** INSTRUCTIONS FOR THE TASK **
Nothing should differ between your answer and the records below.

.....

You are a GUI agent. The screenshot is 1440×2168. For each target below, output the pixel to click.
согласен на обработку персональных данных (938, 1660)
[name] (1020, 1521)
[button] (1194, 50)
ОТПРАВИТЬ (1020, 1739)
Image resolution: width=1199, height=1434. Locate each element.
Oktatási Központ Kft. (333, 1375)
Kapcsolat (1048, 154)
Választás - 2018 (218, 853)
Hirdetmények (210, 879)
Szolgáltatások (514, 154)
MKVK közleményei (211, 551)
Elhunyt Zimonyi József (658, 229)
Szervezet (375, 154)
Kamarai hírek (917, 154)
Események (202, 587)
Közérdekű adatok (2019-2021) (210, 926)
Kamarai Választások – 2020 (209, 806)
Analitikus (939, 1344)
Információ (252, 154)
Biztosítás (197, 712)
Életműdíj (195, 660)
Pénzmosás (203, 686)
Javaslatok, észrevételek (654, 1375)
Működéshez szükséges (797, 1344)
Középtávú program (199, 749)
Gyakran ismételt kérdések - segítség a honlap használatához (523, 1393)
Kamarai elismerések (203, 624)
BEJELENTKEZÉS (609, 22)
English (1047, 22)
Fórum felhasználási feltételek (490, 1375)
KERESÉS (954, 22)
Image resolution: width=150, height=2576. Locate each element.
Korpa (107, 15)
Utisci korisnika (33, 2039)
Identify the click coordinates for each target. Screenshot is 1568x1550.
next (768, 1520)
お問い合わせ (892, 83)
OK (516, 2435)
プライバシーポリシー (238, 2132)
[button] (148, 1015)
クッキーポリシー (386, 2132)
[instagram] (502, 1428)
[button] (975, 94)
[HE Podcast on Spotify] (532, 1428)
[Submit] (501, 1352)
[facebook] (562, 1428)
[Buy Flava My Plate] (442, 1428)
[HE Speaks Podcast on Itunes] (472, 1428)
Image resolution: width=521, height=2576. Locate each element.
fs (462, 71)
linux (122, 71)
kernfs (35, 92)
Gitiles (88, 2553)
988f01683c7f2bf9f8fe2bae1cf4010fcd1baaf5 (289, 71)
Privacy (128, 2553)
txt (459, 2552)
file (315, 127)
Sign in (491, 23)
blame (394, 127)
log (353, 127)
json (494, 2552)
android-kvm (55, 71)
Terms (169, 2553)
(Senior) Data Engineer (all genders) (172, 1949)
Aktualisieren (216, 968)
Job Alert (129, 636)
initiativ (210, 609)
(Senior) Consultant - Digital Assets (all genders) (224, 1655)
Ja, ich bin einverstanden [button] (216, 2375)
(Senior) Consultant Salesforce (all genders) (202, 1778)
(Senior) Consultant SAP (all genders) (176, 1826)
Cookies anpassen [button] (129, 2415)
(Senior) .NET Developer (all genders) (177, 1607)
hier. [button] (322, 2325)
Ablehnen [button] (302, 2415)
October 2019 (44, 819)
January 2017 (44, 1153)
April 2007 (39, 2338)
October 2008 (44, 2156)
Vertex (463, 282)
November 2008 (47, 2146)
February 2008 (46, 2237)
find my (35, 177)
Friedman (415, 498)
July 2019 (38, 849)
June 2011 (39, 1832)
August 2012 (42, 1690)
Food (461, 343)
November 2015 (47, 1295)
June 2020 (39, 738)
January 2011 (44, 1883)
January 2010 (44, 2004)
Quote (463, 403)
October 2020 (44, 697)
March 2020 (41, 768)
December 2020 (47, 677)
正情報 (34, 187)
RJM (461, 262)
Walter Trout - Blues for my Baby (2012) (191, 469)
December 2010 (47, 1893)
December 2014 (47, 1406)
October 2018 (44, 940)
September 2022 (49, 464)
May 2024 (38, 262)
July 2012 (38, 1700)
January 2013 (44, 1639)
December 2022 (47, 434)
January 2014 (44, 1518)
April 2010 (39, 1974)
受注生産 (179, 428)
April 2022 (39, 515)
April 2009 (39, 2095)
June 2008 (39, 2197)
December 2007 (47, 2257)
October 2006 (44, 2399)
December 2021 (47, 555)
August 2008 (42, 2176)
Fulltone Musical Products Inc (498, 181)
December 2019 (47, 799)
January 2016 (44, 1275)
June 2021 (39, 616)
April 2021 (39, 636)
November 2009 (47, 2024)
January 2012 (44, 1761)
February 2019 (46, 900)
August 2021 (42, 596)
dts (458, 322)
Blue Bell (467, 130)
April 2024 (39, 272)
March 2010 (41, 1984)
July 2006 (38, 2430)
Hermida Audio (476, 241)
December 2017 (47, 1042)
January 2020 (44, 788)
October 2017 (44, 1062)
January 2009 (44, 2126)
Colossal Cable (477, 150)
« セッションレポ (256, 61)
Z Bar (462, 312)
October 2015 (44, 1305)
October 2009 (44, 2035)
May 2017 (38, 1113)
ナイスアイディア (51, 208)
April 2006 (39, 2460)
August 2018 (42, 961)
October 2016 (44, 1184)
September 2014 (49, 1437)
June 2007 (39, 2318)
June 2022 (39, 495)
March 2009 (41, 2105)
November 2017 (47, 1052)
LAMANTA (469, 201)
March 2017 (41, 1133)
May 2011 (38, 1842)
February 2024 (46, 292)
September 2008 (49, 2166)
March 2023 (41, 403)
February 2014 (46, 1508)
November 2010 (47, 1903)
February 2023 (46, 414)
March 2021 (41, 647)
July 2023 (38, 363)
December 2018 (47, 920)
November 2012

.....

** RESULT OF THIS TASK **
You are a GUI agent. The screenshot is 1440×2168. For each target below, output the pixel to click.
согласен на обработку персональных данных (938, 1660)
[name] (1020, 1521)
[button] (1194, 50)
ОТПРАВИТЬ (1020, 1739)
Image resolution: width=1199, height=1434. Locate each element.
Oktatási Központ Kft. (333, 1375)
Kapcsolat (1048, 154)
Választás - 2018 (218, 853)
Hirdetmények (210, 879)
Szolgáltatások (514, 154)
MKVK közleményei (211, 551)
Elhunyt Zimonyi József (658, 229)
Szervezet (375, 154)
Kamarai hírek (917, 154)
Események (202, 587)
Közérdekű adatok (2019-2021) (210, 926)
Kamarai Választások – 2020 (209, 806)
Analitikus (939, 1344)
Információ (252, 154)
Biztosítás (197, 712)
Életműdíj (195, 660)
Pénzmosás (203, 686)
Javaslatok, észrevételek (654, 1375)
Működéshez szükséges (797, 1344)
Középtávú program (199, 749)
Gyakran ismételt kérdések - segítség a honlap használatához (523, 1393)
Kamarai elismerések (203, 624)
BEJELENTKEZÉS (609, 22)
English (1047, 22)
Fórum felhasználási feltételek (490, 1375)
KERESÉS (954, 22)
Image resolution: width=150, height=2576. Locate each element.
Korpa (107, 15)
Utisci korisnika (33, 2039)
Identify the click coordinates for each target. Screenshot is 1568x1550.
next (768, 1520)
お問い合わせ (892, 83)
OK (516, 2435)
プライバシーポリシー (238, 2132)
[button] (148, 1015)
クッキーポリシー (386, 2132)
[instagram] (502, 1428)
[button] (975, 94)
[HE Podcast on Spotify] (532, 1428)
[Submit] (501, 1352)
[facebook] (562, 1428)
[Buy Flava My Plate] (442, 1428)
[HE Speaks Podcast on Itunes] (472, 1428)
Image resolution: width=521, height=2576. Locate each element.
fs (462, 71)
linux (122, 71)
kernfs (35, 92)
Gitiles (88, 2553)
988f01683c7f2bf9f8fe2bae1cf4010fcd1baaf5 (289, 71)
Privacy (128, 2553)
txt (459, 2552)
file (315, 127)
Sign in (491, 23)
blame (394, 127)
log (353, 127)
json (494, 2552)
android-kvm (55, 71)
Terms (169, 2553)
(Senior) Data Engineer (all genders) (172, 1949)
Aktualisieren (216, 968)
Job Alert (129, 636)
initiativ (210, 609)
(Senior) Consultant - Digital Assets (all genders) (224, 1655)
Ja, ich bin einverstanden [button] (216, 2375)
(Senior) Consultant Salesforce (all genders) (202, 1778)
(Senior) Consultant SAP (all genders) (176, 1826)
Cookies anpassen [button] (129, 2415)
(Senior) .NET Developer (all genders) (177, 1607)
hier. [button] (322, 2325)
Ablehnen [button] (302, 2415)
October 2019 (44, 819)
January 2017 (44, 1153)
April 2007 (39, 2338)
October 2008 (44, 2156)
Vertex (463, 282)
November 2008 (47, 2146)
February 2008 (46, 2237)
find my (35, 177)
Friedman (415, 498)
July 2019 (38, 849)
June 2011 (39, 1832)
August 2012 (42, 1690)
Food (461, 343)
November 2015 (47, 1295)
June 2020 (39, 738)
January 2011 (44, 1883)
January 2010 (44, 2004)
Quote (463, 403)
October 2020 (44, 697)
March 2020 (41, 768)
December 2020 (47, 677)
正情報 (34, 187)
RJM (461, 262)
Walter Trout - Blues for my Baby (2012) (191, 469)
December 2010 (47, 1893)
December 2014 (47, 1406)
October 2018 (44, 940)
September 2022 (49, 464)
May 2024 (38, 262)
July 2012 (38, 1700)
January 2013 (44, 1639)
December 2022 (47, 434)
January 2014 (44, 1518)
April 2010 (39, 1974)
受注生産 (179, 428)
April 2022 (39, 515)
April 2009 (39, 2095)
June 2008 (39, 2197)
December 2007 (47, 2257)
October 2006 (44, 2399)
December 2021 (47, 555)
August 2008 (42, 2176)
Fulltone Musical Products Inc (498, 181)
December 2019 (47, 799)
January 2016 (44, 1275)
June 2021 (39, 616)
April 2021 (39, 636)
November 2009 (47, 2024)
January 2012 (44, 1761)
February 2019 (46, 900)
August 2021 (42, 596)
dts (458, 322)
Blue Bell (467, 130)
April 2024 (39, 272)
March 2010 (41, 1984)
July 2006 (38, 2430)
Hermida Audio (476, 241)
December 2017 (47, 1042)
January 2020 (44, 788)
October 2017 (44, 1062)
January 2009 (44, 2126)
Colossal Cable (477, 150)
« セッションレポ (256, 61)
Z Bar (462, 312)
October 2015 (44, 1305)
October 2009 (44, 2035)
May 2017 (38, 1113)
ナイスアイディア (51, 208)
April 2006 (39, 2460)
August 2018 (42, 961)
October 2016 (44, 1184)
September 2014 (49, 1437)
June 2007 (39, 2318)
June 2022 (39, 495)
March 2009 (41, 2105)
November 2017 (47, 1052)
LAMANTA (469, 201)
March 2017 (41, 1133)
May 2011 (38, 1842)
February 2024 (46, 292)
September 2008 (49, 2166)
March 2023 (41, 403)
February 2014 (46, 1508)
November 2010 (47, 1903)
February 2023 (46, 414)
March 2021 (41, 647)
July 2023 (38, 363)
December 2018 (47, 920)
November 2012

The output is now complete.